Place rows early in a pulling or upper-body session, after your main hinge or pull but while your lower back is still fresh, since it shares the erectors with deadlifts. Two sessions a week is plenty for most people. Recovery does the actual building, so anchor it with enough protein, roughly 1.6 to 2.2 grams per kilogram of bodyweight per day spread across meals. The recipes include high-protein options that make hitting that target less of a chore.
Putting it together
The barbell row rewards patience over ego. Lock in a hinge you can hold, pick a torso angle and keep it, lead with the elbows, and pull to your lower ribs with a deliberate squeeze. If the weight makes any of that fall apart, the weight is the problem, not your back. Build it strictly for a few months and you'll feel it everywhere, from a more stable deadlift to shoulders that sit where they should.
Key takeaways
- Hinge, don't squat: keep shins near vertical and torso 15 to 45 degrees above horizontal, then hold that angle for the whole set.
- Lead with the elbows and pull the bar to your lower ribs for a lat and mid-back emphasis.
- If your torso rises every rep, the bar is too heavy: drop 10 to 20 percent and stay pinned.
- Set the lats down and back before pulling so the first rep isn't a shrug or a biceps curl.
- Train it at roughly 50 to 70 percent of your deadlift, 4 to 12 reps depending on your goal.

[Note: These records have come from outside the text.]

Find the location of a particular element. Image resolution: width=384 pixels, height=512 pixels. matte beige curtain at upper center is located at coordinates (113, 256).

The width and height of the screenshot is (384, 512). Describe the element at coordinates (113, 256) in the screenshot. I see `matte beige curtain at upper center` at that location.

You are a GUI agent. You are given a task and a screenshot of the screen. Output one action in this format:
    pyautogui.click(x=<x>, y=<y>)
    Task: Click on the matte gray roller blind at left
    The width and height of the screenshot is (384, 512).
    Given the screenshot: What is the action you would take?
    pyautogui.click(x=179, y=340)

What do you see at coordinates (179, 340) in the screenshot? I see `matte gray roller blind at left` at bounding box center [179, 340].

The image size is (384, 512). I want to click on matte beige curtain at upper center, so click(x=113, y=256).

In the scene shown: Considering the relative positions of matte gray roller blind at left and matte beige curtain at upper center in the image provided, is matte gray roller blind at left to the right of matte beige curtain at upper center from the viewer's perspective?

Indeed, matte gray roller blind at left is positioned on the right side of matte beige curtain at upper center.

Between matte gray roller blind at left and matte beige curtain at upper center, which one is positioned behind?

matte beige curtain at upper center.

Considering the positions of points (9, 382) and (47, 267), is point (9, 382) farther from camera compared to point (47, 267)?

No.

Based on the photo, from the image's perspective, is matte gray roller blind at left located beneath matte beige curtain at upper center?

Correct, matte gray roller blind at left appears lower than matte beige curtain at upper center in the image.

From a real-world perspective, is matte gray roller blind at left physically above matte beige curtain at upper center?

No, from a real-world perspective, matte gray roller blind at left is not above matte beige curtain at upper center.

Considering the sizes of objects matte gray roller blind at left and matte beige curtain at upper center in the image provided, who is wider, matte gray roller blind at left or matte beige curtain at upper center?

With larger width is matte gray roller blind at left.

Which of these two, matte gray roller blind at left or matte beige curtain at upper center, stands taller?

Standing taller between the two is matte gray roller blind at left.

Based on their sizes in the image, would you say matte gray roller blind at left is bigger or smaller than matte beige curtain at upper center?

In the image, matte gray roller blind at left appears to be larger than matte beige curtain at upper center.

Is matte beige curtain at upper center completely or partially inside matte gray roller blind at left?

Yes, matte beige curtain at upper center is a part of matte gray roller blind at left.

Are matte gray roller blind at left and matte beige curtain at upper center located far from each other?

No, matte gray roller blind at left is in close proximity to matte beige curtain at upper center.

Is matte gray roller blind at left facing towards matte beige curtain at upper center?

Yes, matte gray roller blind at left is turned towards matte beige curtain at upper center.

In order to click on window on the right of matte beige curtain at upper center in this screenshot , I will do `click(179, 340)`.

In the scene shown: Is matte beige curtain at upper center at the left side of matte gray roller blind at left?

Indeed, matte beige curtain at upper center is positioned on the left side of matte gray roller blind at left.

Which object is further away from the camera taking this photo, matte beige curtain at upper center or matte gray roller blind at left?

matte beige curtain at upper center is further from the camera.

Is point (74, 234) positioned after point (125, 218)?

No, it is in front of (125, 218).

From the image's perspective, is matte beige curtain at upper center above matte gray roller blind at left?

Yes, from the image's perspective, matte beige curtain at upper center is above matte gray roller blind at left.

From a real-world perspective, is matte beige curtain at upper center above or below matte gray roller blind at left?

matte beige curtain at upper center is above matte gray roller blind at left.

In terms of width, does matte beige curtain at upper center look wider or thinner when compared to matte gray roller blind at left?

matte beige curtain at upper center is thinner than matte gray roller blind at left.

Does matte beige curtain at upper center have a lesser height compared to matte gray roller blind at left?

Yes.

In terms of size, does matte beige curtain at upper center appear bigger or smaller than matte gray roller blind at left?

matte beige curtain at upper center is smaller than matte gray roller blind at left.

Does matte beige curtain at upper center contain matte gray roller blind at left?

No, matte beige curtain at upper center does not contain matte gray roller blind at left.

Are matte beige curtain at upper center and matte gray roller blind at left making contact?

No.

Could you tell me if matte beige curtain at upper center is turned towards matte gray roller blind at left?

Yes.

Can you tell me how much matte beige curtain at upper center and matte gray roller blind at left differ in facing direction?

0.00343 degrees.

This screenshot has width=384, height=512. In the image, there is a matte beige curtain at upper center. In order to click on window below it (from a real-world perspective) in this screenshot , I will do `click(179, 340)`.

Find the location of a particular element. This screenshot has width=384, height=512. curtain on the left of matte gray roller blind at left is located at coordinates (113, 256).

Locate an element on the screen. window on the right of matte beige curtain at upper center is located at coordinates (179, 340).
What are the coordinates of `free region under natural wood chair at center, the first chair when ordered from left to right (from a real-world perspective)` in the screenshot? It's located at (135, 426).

Frequently asked questions
How heavy should I barbell row?
A strict working row usually sits around 50 to 70 percent of your deadlift for the same rep count. If you're rowing as much as or more than you deadlift, you're almost certainly using body english instead of your back. Build the weight only as fast as you can keep a flat back and a fixed torso angle.
Is the barbell row bad for your lower back?
No, when done with a braced, neutral spine it actually strengthens the lower back through isometric work. The risk comes from rounding under load or jerking the weight up with the hips. Brace before each set, keep the spine flat, and reduce load if form breaks down.
Should I pull the bar to my chest or my stomach?
For most lifters, pulling to the lower ribs or upper abdomen with a near-parallel torso gives the best lat and mid-back emphasis. Pulling higher to the chest recruits more upper traps and rear delts but usually forces a more upright torso. Pick the target that matches your goal and keep it consistent.